Hambre
Estaba prevenido aunque dudaba de su existencia, pero hoy por fin lo he visto. Y él me ha visto a mí. He visto su cara de espanto, con los ojos a punto de salirse de sus cuencas y he oído el horrísono chillido que casi perfora mis tímpanos. El monstruoso ser, cien veces más grande que yo, me cogió desprevenido. He de tener más cuidado pero el lacerante hambre que siento ha hecho que me vuela más intrépido y también más imprudente. Son extraños estos seres. Absurdos, crueles y cobardes hasta donde no hay límites. Mi sola presencia ha trastornado al monstruo y ha huido despavorido. Si he de creer las historias de los viejos no todos son así, también los hay que ante nuestra presencia no gritan ni huyen aterrorizados, sino que ponen todo su empeño en aniquilarnos en cuanto nos ven. Aunque los he sentido, no he visto ninguno. Tampoco he visto ni sentido a los otros seres. Son mucho más pequeños, pero con mucho, más peligrosos. Sigilosos y siempre acechantes son también crueles, pero no cobardes, y muchísimo más hábiles y letales. Pero quizás no existan esos depravados seres, esos a los que les brillan los ojos en la oscuridad, quizás sólo sean leyendas de los viejos.

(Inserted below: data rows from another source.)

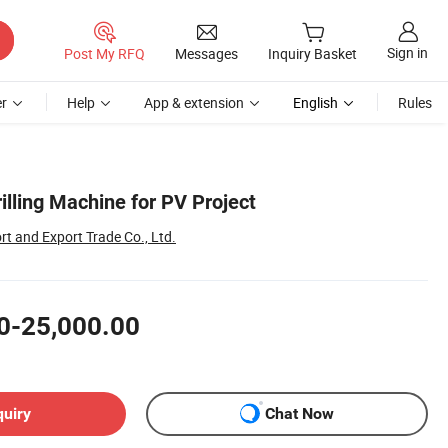
Sign in
Post My RFQ
Messages
Inquiry Basket
r
Help
App & extension
English
Rules
illing Machine for PV Project
t and Export Trade Co., Ltd.
0-25,000.00
quiry
Chat Now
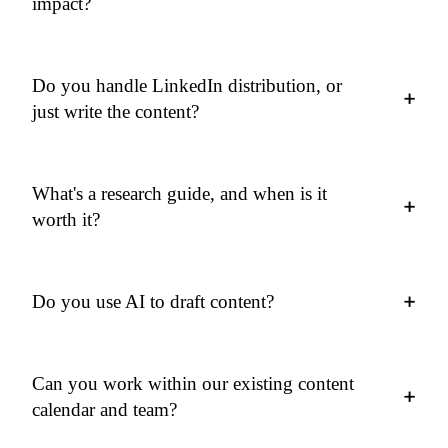
impact?
Do you handle LinkedIn distribution, or
+
just write the content?
What's a research guide, and when is it
+
worth it?
+
Do you use AI to draft content?
Can you work within our existing content
+
calendar and team?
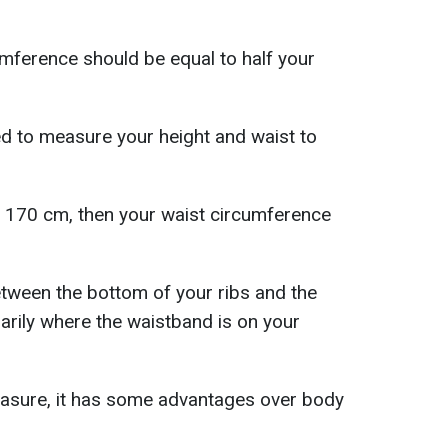
cumference should be equal to half your
eed to measure your height and waist to
is 170 cm, then your waist circumference
etween the bottom of your ribs and the
sarily where the waistband is on your
easure, it has some advantages over body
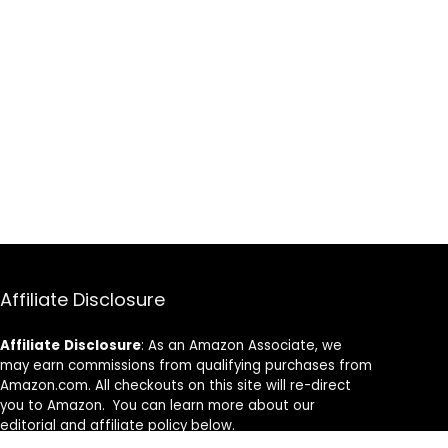
Affiliate Disclosure
Affiliate
Disclosure
: As an Amazon Associate, we
may earn commissions from qualifying purchases from
Amazon.com. All checkouts on this site will re-direct
you to Amazon. You can learn more about our
editorial and affiliate policy below.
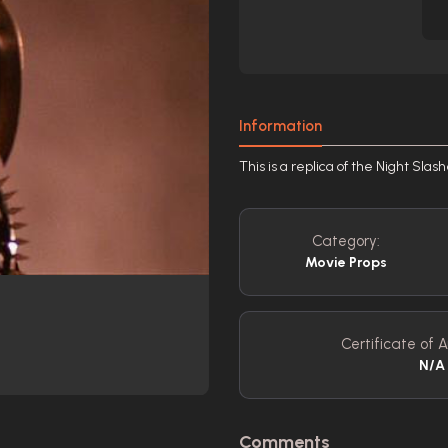
Information
This is a replica of the Night Sla
Category:
Movie Props
Certificate of A
N/A
Comments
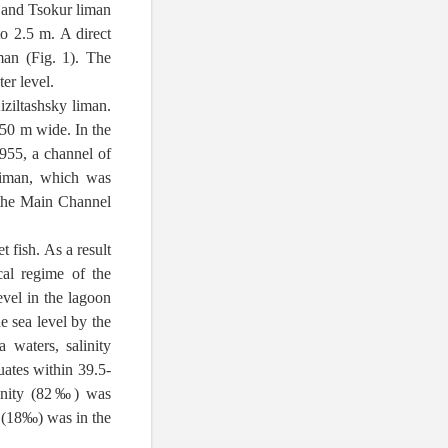
, and Tsokur liman
to 2.5 m. A direct
an (Fig. 1). The
er level.
iziltashsky liman.
50 m wide. In the
1955, a channel of
liman, which was
 the Main Channel
 fish. As a result
al regime of the
evel in the lagoon
e sea level by the
 waters, salinity
tuates within 39.5-
linity (82‰) was
y (18‰) was in the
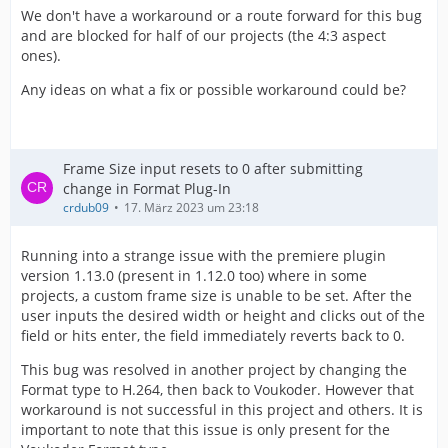
We don't have a workaround or a route forward for this bug
and are blocked for half of our projects (the 4:3 aspect
ones).
Any ideas on what a fix or possible workaround could be?
Frame Size input resets to 0 after submitting
change in Format Plug-In
crdub09
17. März 2023 um 23:18
Running into a strange issue with the premiere plugin
version 1.13.0 (present in 1.12.0 too) where in some
projects, a custom frame size is unable to be set. After the
user inputs the desired width or height and clicks out of the
field or hits enter, the field immediately reverts back to 0.
This bug was resolved in another project by changing the
Format type to H.264, then back to Voukoder. However that
workaround is not successful in this project and others. It is
important to note that this issue is only present for the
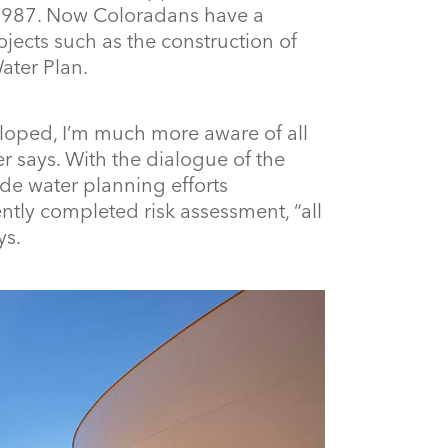
 1987. Now Coloradans have a
jects such as the construction of
ater Plan.
loped, I’m much more aware of all
r says. With the dialogue of the
ide water planning efforts
ntly completed risk assessment, “all
ys.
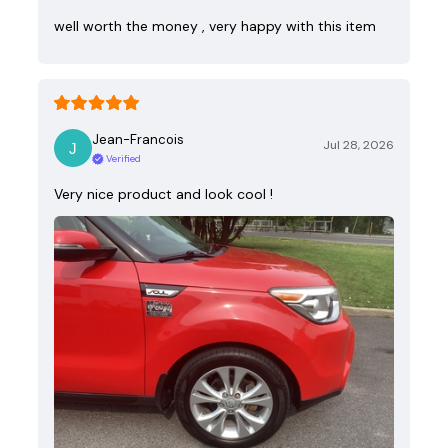
well worth the money , very happy with this item
Jean-Francois
Jul 28, 2026
Verified
Very nice product and look cool !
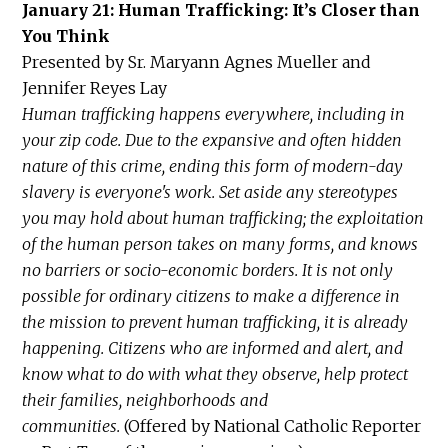
January 21: Human Trafficking: It’s Closer than
You Think
Presented by Sr. Maryann Agnes Mueller and
Jennifer Reyes Lay
Human trafficking happens everywhere, including in
your zip code. Due to the expansive and often hidden
nature of this crime, ending this form of modern-day
slavery is everyone's work. Set aside any stereotypes
you may hold about human trafficking; the exploitation
of the human person takes on many forms, and knows
no barriers or socio-economic borders. It is not only
possible for ordinary citizens to make a difference in
the mission to prevent human trafficking, it is already
happening. Citizens who are informed and alert, and
know what to do with what they observe, help protect
their families, neighborhoods and
communities.
(Offered by National Catholic Reporter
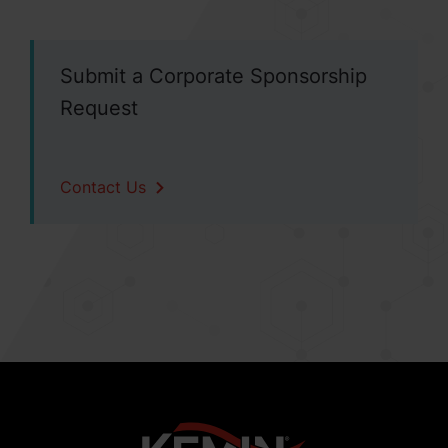
Submit a Corporate Sponsorship
Request
Contact Us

Los viejos. Siempre amonestando, siempre advirtiendo. Desde que tengo memoria he oído lo mismo: que en cien generaciones nadie de los que pasaron el río ha regresado. Pero qué han hecho ellos por mejorar. Nada. Siguen igual que sus abuelos y que los abuelos de sus abuelos, llevando una vida mísera, pasando frío y hambre. Yo quiero algo más. Ya no soportaba esa vida de miseria y penurias. A pesar de la oposición de todo el poblado, furtivamente, crucé el río aprovechando el hielo. He perdido el cómputo de las lunas que estuve caminando pero, aunque extenuado, hace unos días he llegado al poblado de los monstruos. El hambre es extrema. Estoy famélico, ha empezado a caérseme el pelo y creo que se me mueven los dientes pero ya cometí una imprudencia y uno de ellos me ha visto. Por suerte era de la especie de los cobardes, pero no volverá a pasar, me he escondido esperando la noche, protegido por sus sombras tendré ocasión de explorar sin ser visto.
Todo está a oscuras, pero sé que aquí se guardan apilados cientos de alimentos. Ahora sólo los olfateo pero los he visto a la luz del día, tan tentadores como inaccesibles. Alineados en los anaqueles, todos encerrados entre maderas y pequeños muros como el hielo que, imposibles de atravesar, martirizándome, dejan ver lo que encierran. Sólo dejan escapar el aroma que me enloquece. Estoy débil, me muero de hambre y estoy rodeado de comida por todas partes. ¡Malditos monstruos!¡Son mil veces peor de lo que suponían los viejos!... Un momento, este olor nuevo es muy fuerte para ser de un alimento encerrado. Temo que el hambre implacable me esté haciendo alucinar. A tientas, y aun con los ecos de las advertencias de los viejos golpeándome las sienes me acerco receloso al punto de donde provienen los prometedores efluvios. Olisqueo entre las tinieblas. No hay duda. He palpado algo para comer. Sólo las ansias son superiores al hambre. Muerdo el manjar con avaricia y... un silbido que rasga el aire llega a mis oídos. Un sexto sentido hace que retire la cabeza justo en el momento en el que el silbido termina en un chasquido como de huesos rotos. Se velan mis ojos con un color rojo intenso salpicado de chispas danzarinas. No puedo moverme, no puedo respirar. Confuso y aturdido tardo unos instantes en comprender que ese chasquido de huesos rotos proviene de mi nuca. Siento un frío hierro sobre la base de mi cráneo que aplasta mi cara contra el suelo. Se apagan las chispas, el rojo intenso se vuelve violeta y el violeta negro. Todo es negro, frío y negro...
- Eh!, vaya, creo que no necesitaremos ningún gato. ¡Ya cayó! Fue buena idea poner ahí la ratonera. Lo peor es el asco que me da, pero tengo que retirar este inmundo bichejo antes de que lo vea María. ¡Se pone histérica cada vez que ve un ratón!